» **The problem**:
Down to the last line, set down the material below exactly, excluding pictures.

» **Provided entries**:
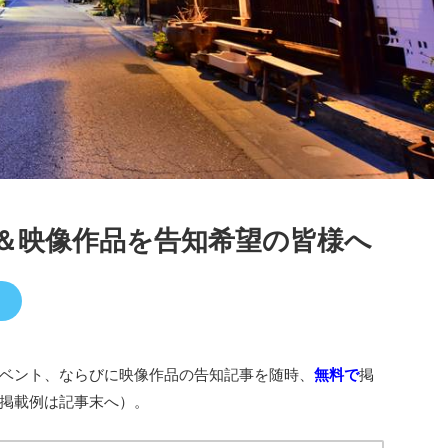
＆映像作品を告知希望の皆様へ
）
ベント、ならびに映像作品の告知記事を随時、
無料で
掲
掲載例は記事末へ）。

» **Output below**:
＆映像作品を告知希望の皆様へ
）
ベント、ならびに映像作品の告知記事を随時、
無料で
掲
掲載例は記事末へ）。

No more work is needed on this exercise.